If a line of the data below holds the string "nastojati", copy it.

(Beginning of Exercise materials)

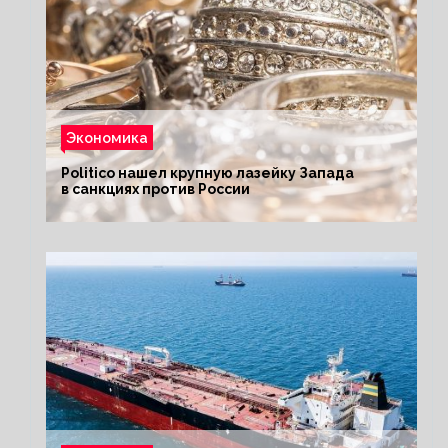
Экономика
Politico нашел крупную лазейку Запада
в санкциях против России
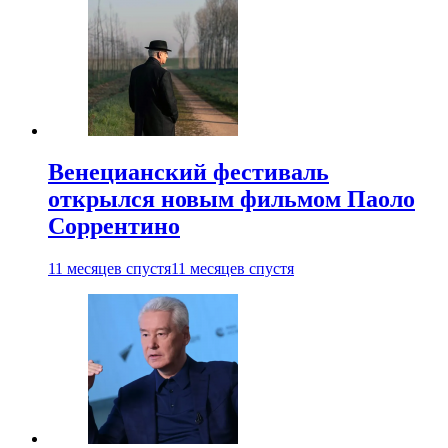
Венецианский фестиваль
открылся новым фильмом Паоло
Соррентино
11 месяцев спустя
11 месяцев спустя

(End of Exercise materials)
(Beginning of Exercise materials)

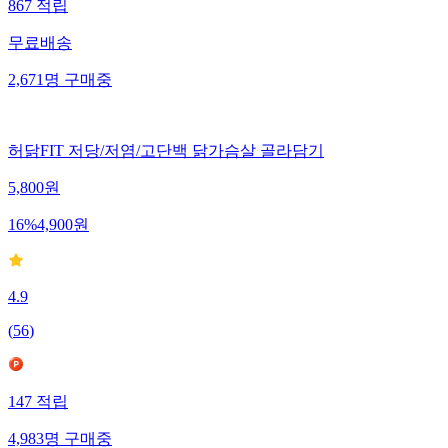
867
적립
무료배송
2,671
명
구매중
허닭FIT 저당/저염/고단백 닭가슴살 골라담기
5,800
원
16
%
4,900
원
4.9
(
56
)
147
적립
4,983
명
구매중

(End of Exercise materials)
(Beginning of Exercise materials)

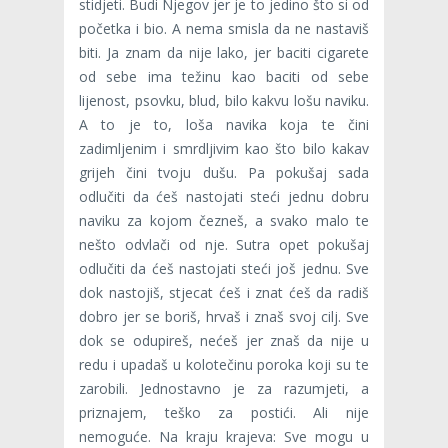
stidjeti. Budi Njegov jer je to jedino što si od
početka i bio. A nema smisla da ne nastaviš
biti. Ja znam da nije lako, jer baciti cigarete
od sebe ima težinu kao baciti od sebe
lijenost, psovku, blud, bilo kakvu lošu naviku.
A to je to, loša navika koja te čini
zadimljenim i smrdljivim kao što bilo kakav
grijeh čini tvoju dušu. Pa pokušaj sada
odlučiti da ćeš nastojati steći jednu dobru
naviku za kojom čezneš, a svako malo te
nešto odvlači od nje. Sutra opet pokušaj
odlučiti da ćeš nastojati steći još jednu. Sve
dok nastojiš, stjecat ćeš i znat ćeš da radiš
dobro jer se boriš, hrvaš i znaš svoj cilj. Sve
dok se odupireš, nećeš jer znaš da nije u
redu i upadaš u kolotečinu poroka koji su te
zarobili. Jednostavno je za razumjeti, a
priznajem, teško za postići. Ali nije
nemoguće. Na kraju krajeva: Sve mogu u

(End of Exercise materials)

▶ [Answer box]
odlučiti da ćeš nastojati steći jednu dobru
odlučiti da ćeš nastojati steći još jednu. Sve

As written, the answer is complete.